Chi pensava che il maggiore flop del "brillante" magistrato Luigi de Magistris fosse stata l'inchiesta "Why not?" che, ricordiamo, ha avuto un ruolo decisivo nella caduta del II governo Prodi, non ha letto nulla su "toghe lucane", altro mirabolante capolavoro del Nostro.

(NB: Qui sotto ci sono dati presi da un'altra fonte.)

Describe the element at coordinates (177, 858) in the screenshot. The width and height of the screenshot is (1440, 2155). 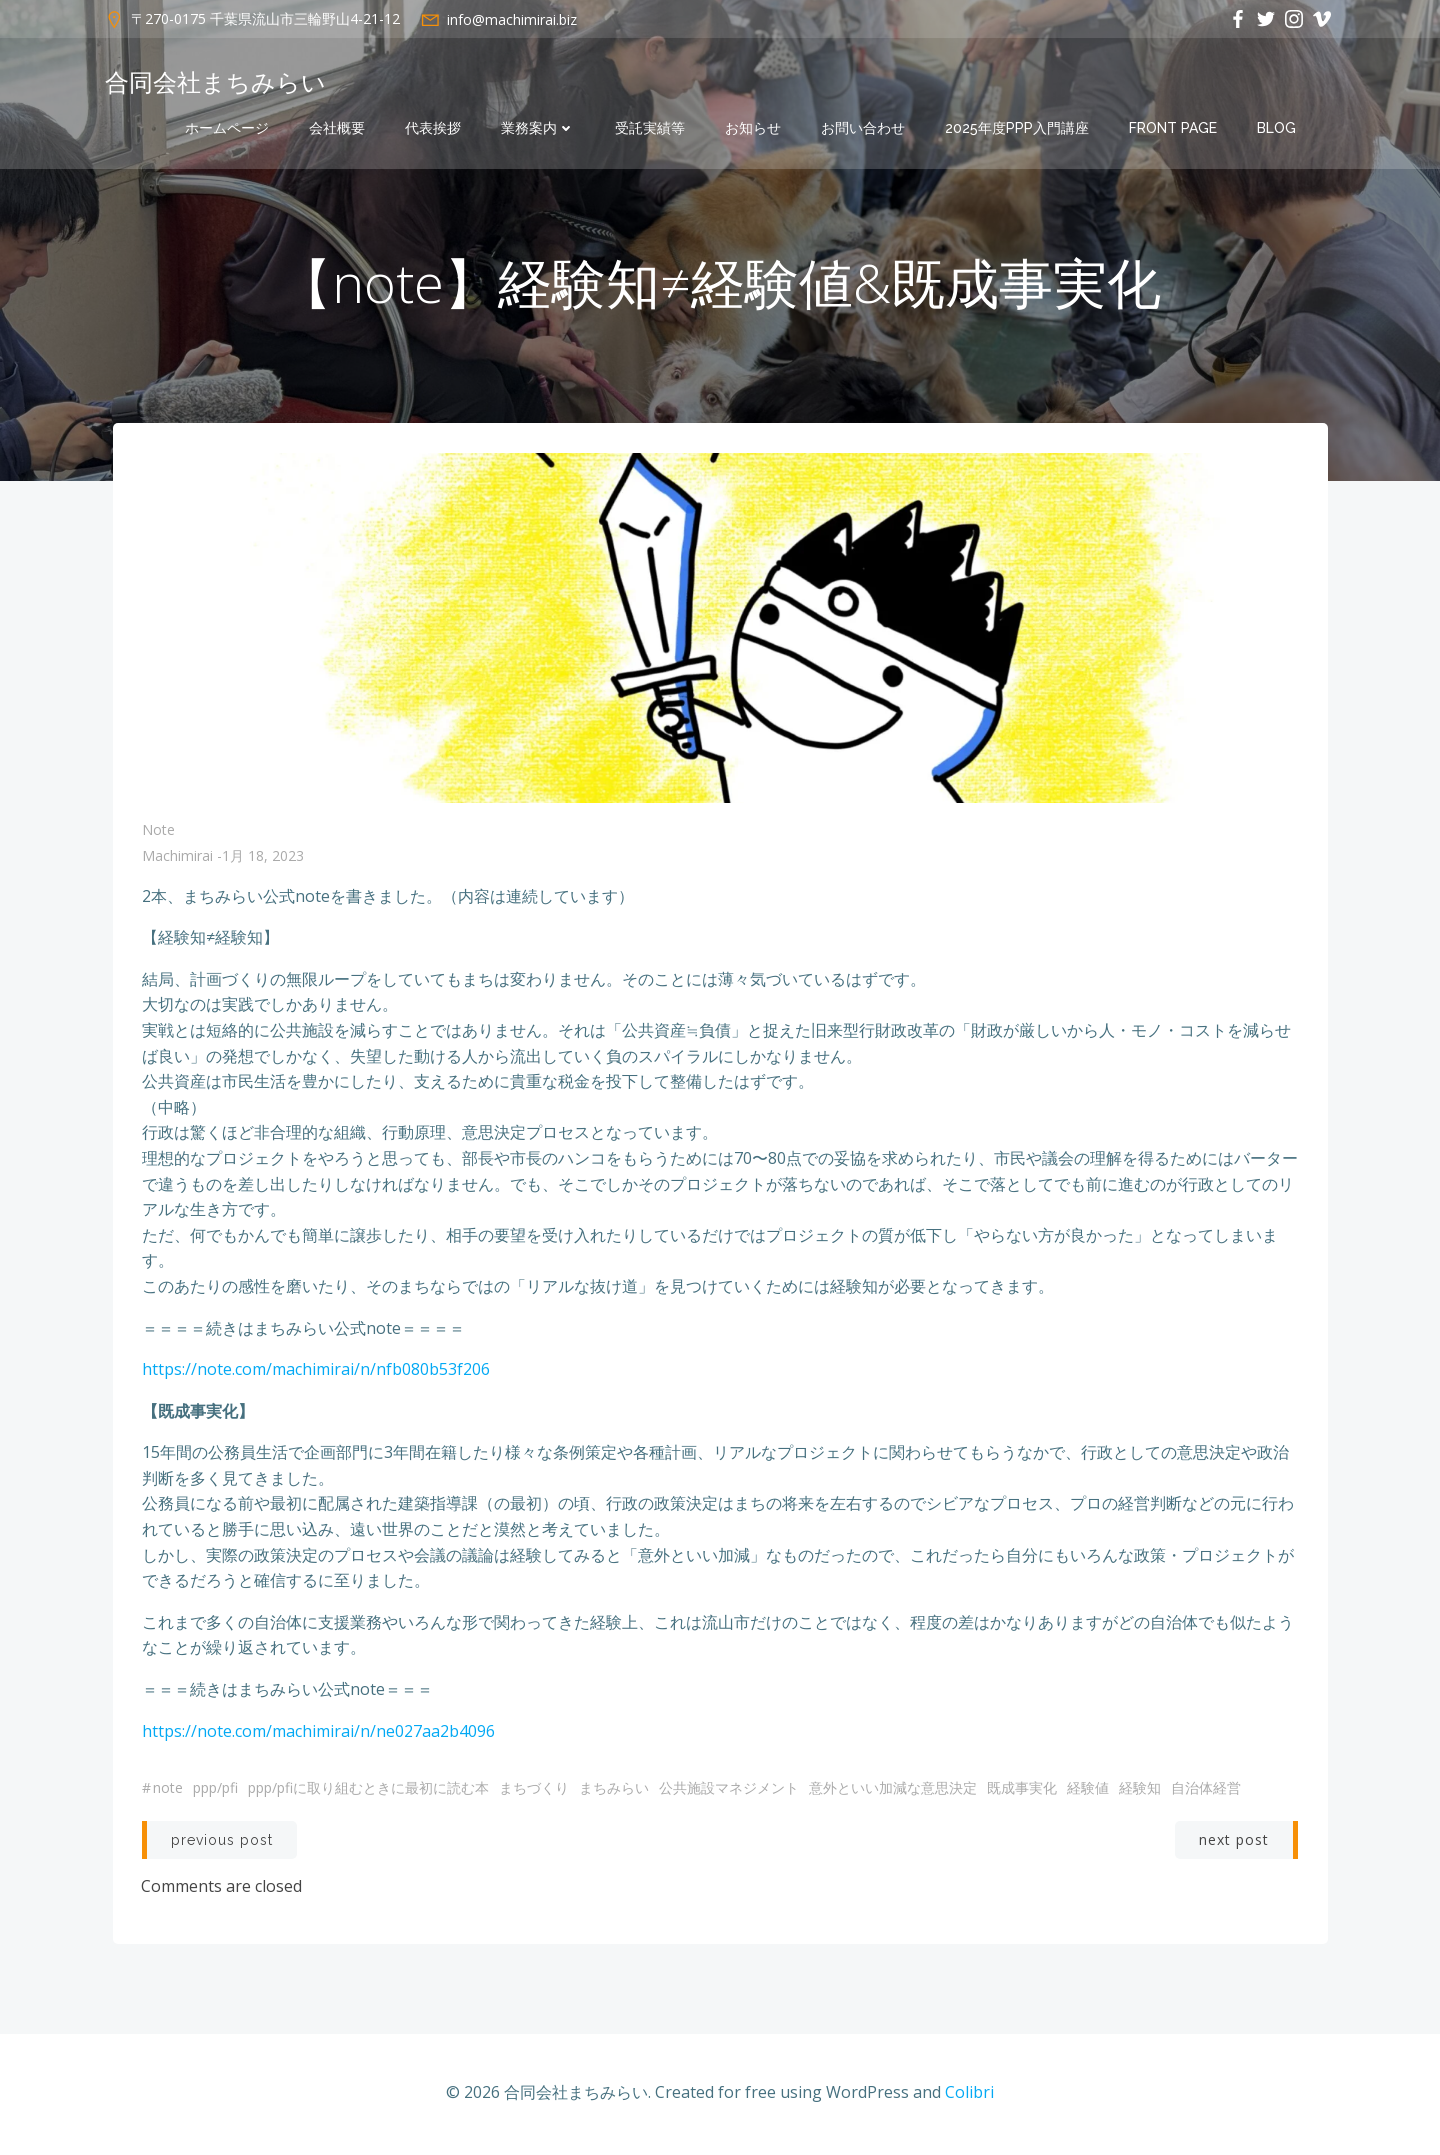 I see `machimirai` at that location.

Se il primo processo si è concluso con un paio di condanne ridicole, il secondo non c'è nemmeno stato: archiviate le posizioni di tutti i gli indagati.
Per chi vuol leggere qualcosa, consiglio di non consultare "il Fatto Quotidiano": Visto che la maggior parte delle accuse derivavano da articoli di Travaglio, il giornale ha pensato bene di non dire una parola sull'argomento.
Uscirà tra qualche giorno con un articolo sulla P5 o P6 (non so più a quale siamo arrivati), la nuova cricca che in Basilicata avrebbe insabbiato questa importante inchiesta, argomentando che il GIP è lontano parente di uno che è stato visto un giorno al bar con un altro che era stato un giorno in treno con un faccendiere farabutto e colluso con la mafia. Una indagine perfetta per Woodcok.
Consiglio di leggere Il Riformista.
Questo potrebbe esser un brutto colpo per colui che, sulle inchieste sensazionali, sta costruendo la sua carriera politica. Prossima tappa, la candidatura a sindaco di Napoli.